Questions: Partial Wave Analysis in Scattering

5 questions to test your understanding

Score: 0 / 5
Question 1 Multiple Choice

For a spherically symmetric scattering potential, why does the potential affect each partial wave independently rather than mixing different angular momentum values?

AThe potential is too weak at large distances to couple different angular momentum channels
BAngular momentum l is conserved under central potentials, so each l-channel evolves independently and the potential can only shift the phase within each channel
CThe Legendre polynomials P_l are orthogonal, which prevents numerical mixing during computation
DThe scattering amplitude f(θ) is defined only for real angles, which restricts any coupling to single l values
Question 2 Multiple Choice

A scattering experiment at low energy (kR ≪ 1) yields an angular distribution that is completely isotropic — the same differential cross section in every direction. What does this immediately tell you about the partial wave expansion?

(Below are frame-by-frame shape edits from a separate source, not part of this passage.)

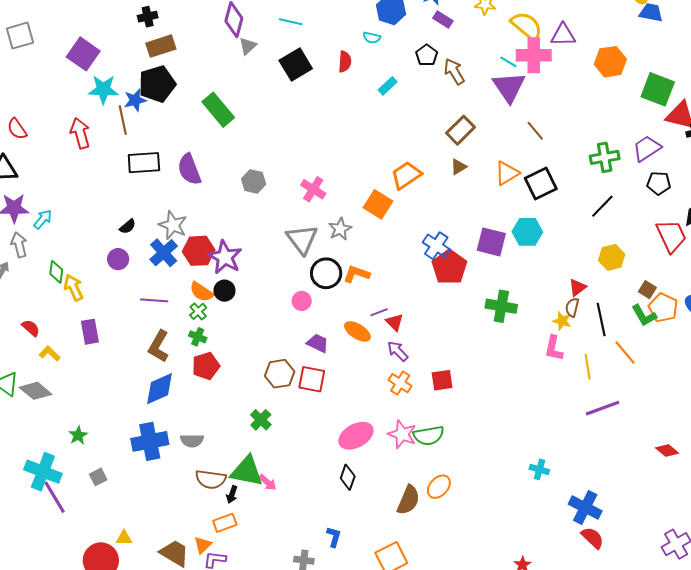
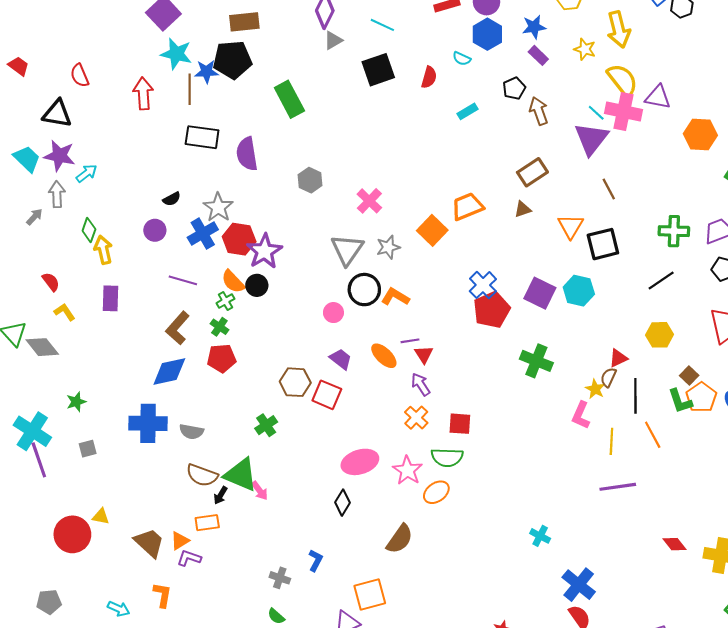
orange triangle: (507, 173) -> (571, 226), turned -40
green semicircle: (429, 436) -> (447, 457), moved
orange ellipse: (439, 487) -> (436, 492), moved

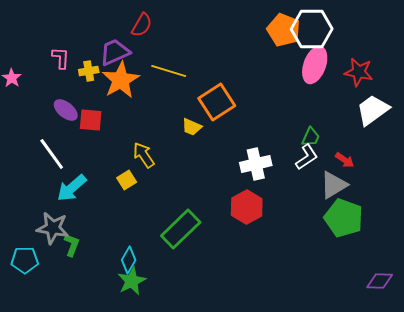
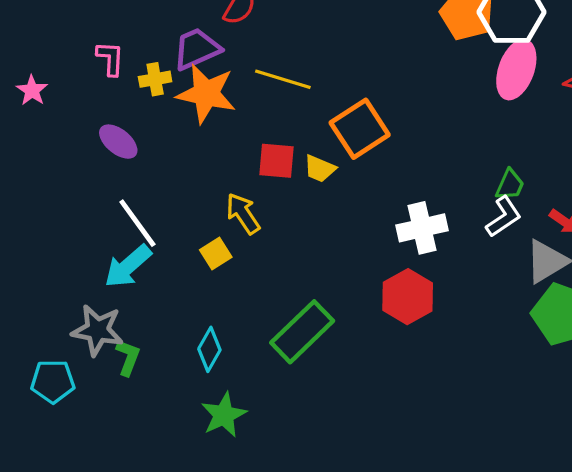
orange star: (121, 80) -> (206, 94), turned -30
red square: (91, 120) -> (277, 161), moved
white line: (52, 154) -> (137, 223), moved
cyan diamond: (129, 260) -> (209, 349), moved

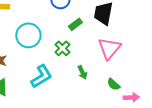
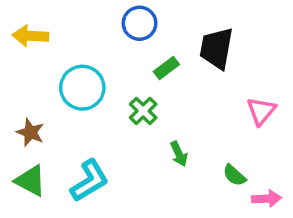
pink triangle: (109, 48) -> (261, 111), moved, size x0.7
cyan L-shape: (41, 76) -> (89, 181), moved

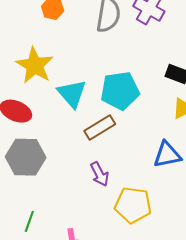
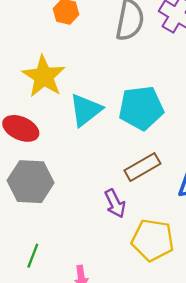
cyan triangle: (72, 94) -> (86, 110), turned 32
brown rectangle: (100, 127) -> (142, 167), moved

AThe potential has no angular dependence, so the scattering amplitude vanishes entirely
BOnly the s-wave (l = 0) contributes significantly; P₀(cosθ) = 1 gives isotropic scattering, and higher l partial waves are negligible
CThe total cross section is zero because partial waves from different l values cancel
DThe phase shift δ₀ must equal zero, meaning the s-wave scatters as if there is no potential
Question 3 True / False

The scattering length a = −lim_{k→0} tan(δ₀)/k captures all of the low-energy scattering physics regardless of the detailed shape of the potential.

TTrue
FFalse
Question 4 True / False

A resonance in partial wave l (a sharp peak in δ_l near π/2) indicates that the potential is too weak to cause significant scattering at that energy.

TTrue
FFalse
Question 5 Short Answer

Explain why partial wave analysis is especially powerful at low energies, and what information suffices to characterize scattering in that regime.

Think about your answer, then reveal below.